Other elements of that plan include reducing marginal tax rates to two levels — 25% and 10% — and eliminating taxes on capital gains and dividends.
There's some difference between Mr. Ryan and
Mr. Romney on tax issues. Mr. Romney is pushing for a permanent, across-the-board 20% tax cut, eliminating capital gains and dividend taxes for households making less than $200,000 annually, and scrapping the alternative minimum tax and the estate tax.
Their plans — a big whack at taxes on one hand and a major overhaul of Medicare on the other — has given Democrats a sizable target. President Barack Obama's campaign wasted no time in attacking Mr. Ryan's plan as an attempt to end Medicare and put vulnerable elderly patients in harm's way.
The Republican ticket hopes to put Mr. Obama on the defensive by forcing him to debate the burgeoning federal debt and deficit while touting what it argues is a courageous budget plan that tackles entitlement spending and a tax plan that encourages economic growth.
The election fight likely will spill over into a deep division between lawmakers on how to tax investment income. Mr. Obama wants to let the capital gains rate rise from its current 15% level to 20% for households making more than $250,000 and to tax dividends at ordinary income rates, which could be as high as 39% if the Bush tax cuts are allowed to expire at the end of the year.
“It certainly intensifies the conversation,” said Clint Stretch, a tax expert in Washington and former legislation counsel for the congressional Joint Committee on Taxation. “It makes the issue of Medicare versus taxes very clear.”
The increased scrutiny on tax policy could put pressure on Mr. Romney to explain how he will keep the income-tax distribution stable while lowering rates on investment income.
“It's hard to imagine a world in which the top income tax rate is 25%, there's a preference for capital gains and dividends and the top 1% to 2% of taxpayers continue to pay the same share of taxes as they do under present law,” Mr. Stretch said. “The biggest impediment to this becoming a reality is that holding the line on taxes means fundamentally dismantling Medicare.”
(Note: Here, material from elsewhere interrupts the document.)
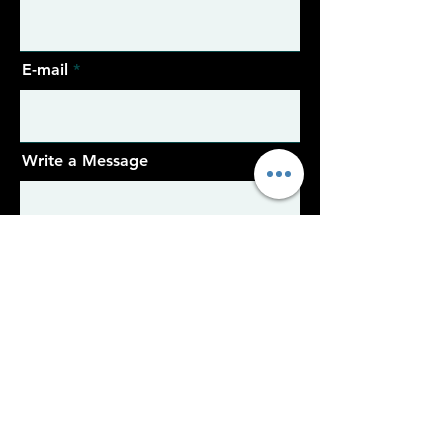
E-mail
Write a Message
Sent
Mr. Ryan's 2010 proposal shouldn't be viewed as the path that he and Mr. Romney will advocate this fall, according to Doug Roberts, chief investment strategist for Channel Capital Research.
“His Roadmap was more of a starting point than an end game,” Mr. Roberts said. “It played to his political base at the time.”
In the two years since he released his Roadmap, Mr. Ryan has written two House budget resolutions. The one for fiscal year 2013 would institute the two-rate tax system — 25% and 10% — but does not specific rates for capital gains and dividends. It declares that many tax deductions and loopholes will have to be eliminated to achieve the lower individual rates, but it doesn't outline which ones.
Mr. Romney and Mr. Ryan are now “trying to change the nature of the [campaign] debate” to focus on the issue of reducing rates and getting rid of deductions, said Mr. Roberts, author of “Follow the Fed to Investment Success.” Using that framework could help Mr. Romney deflect the charge that he's providing a tax break to the rich.
“It remains to be seen whether Gov. Romney and Congressman Ryan can translate their philosophy and plans into something the everyday person can understand,” Mr. Roberts said.